### [AIM OF THE TASK]
Please repeat, exactly as written, the line containing "United Arab Emirates" and every line after it through the end of the records below.

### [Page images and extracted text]
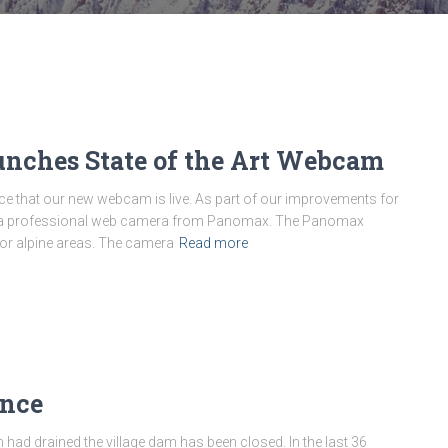
nches State of the Art Webcam
that our new webcam is live. As part of our improvements for
n a professional web camera from Panomax. The Panomax
or alpine areas. The camera
Read more
ance
 had drained the village dam has been closed. In the last 36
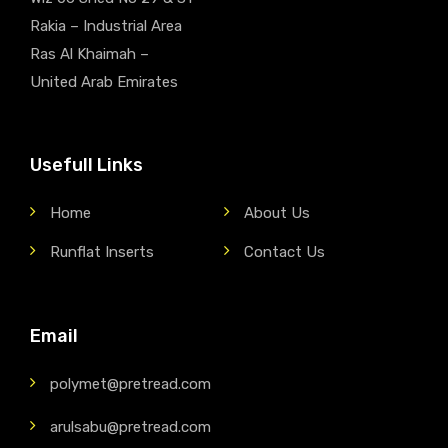
Rakia – Industrial Area
Ras Al Khaimah –
United Arab Emirates
Usefull Links
Home
About Us
Runflat Inserts
Contact Us
Email
polymet@pretread.com
arulsabu@pretread.com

### [RESULT OF THE EXERCISE]
United Arab Emirates
Usefull Links
Home
About Us
Runflat Inserts
Contact Us
Email
polymet@pretread.com
arulsabu@pretread.com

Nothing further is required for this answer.